В сотне метров стоял покосившийся сарай, напоминавший старую заезженную клячу. Крыша обвалилась, дверь висела на одной ржавой петле. У порога охранник сильно толкнул Алану, и она растянулась на полу. Женщина понимала, что сейчас произойдет. После аналогичной истории в колледже она поклялась, что впредь такого не допустит. Зачерпнув горсть земли, она повернулась к ливийцу.
Тот подскочил и ударил ее ногой по запястью. Рука Аланы онемела, пальцы разжались, земля рассыпалась. Юнец что-то пробормотал по-арабски и усмехнулся.
Алана попыталась закричать, но охранник уже навалился сверху, зажал грязной ладонью рот и нос, а другой рукой…
Несчастная билась, кусалась, царапалась — что угодно, только бы избежать позора и ужаса, — но ничего сделать не могла. В легких почти не осталось воздуха, а рука злодея не давала вдохнуть. Перед глазами поплыло, и через пару секунд изможденное тело предало Алану. Она почти не сопротивлялась и чувствовала, что вот-вот потеряет сознание.
Раздался громкий треск, словно кто-то переломил вязанку хвороста. Алане удалось повернуть голову и даже глотнуть немного воздуха. Перед глазами маячил затылок нападавшего, а рядом — голова другого мужчины. Тело ливийца больше не давило. Алана сделала несколько отрывистых вдохов. Лицо насильника резко повернулось, и в его остекленевших глазах мелькнула… неужели искра человечности?
Рядом на коленях стоял охранник, наблюдавший, как ее мучили рвотные спазмы. Он голыми руками сломал насильнику шею.
Мужчина заговорил спокойным голосом, и Алана не сразу сообразила, что все понимает.
— Все в порядке, — по-английски сказал охранник. — Я навсегда охладил пыл его страсти.
— Кто вы такой?
Мужчина открыл лицо. Он казался старше большинства здешних охранников и не смуглым, а загорелым, словно проводил много времени на открытом воздухе.
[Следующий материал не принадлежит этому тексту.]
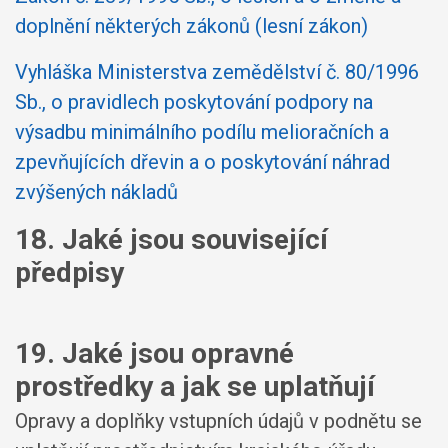
doplnění některých zákonů (lesní zákon)
Vyhláška Ministerstva zemědělství č. 80/1996
Sb., o pravidlech poskytování podpory na
výsadbu minimálního podílu melioračních a
zpevňujících dřevin a o poskytování náhrad
zvýšených nákladů
18. Jaké jsou související
předpisy
19. Jaké jsou opravné
prostředky a jak se uplatňují
Opravy a doplňky vstupních údajů v podnětu se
Еще Алана подметила странную деталь: правый глаз у ее спасителя был карий и слезился, а левый — пронзительно-голубой.
— Меня зовут Хуан Кабрильо. Если хотите жить, нам с вами нужно побыстрее отсюда убираться.
— Не понимаю…
Кабрильо поднялся и протянул Алане руку.
— И не надо. Просто делайте, как я говорю.
Ночью, в лунном свете, Хуан пересек долину. Попасть на стройку оказалось проще простого: охранники следили, чтобы никто не выходил, а приказа не пускать сообщников внутрь им не давали.
Вопросы у охранников возникли, лишь когда после утренней молитвы Кабрильо встал в очередь за завтраком. Хуан ответил, что его послали сюда за падение на полосе препятствий. Ответ боевиков устроил, и с ним больше не заговаривали.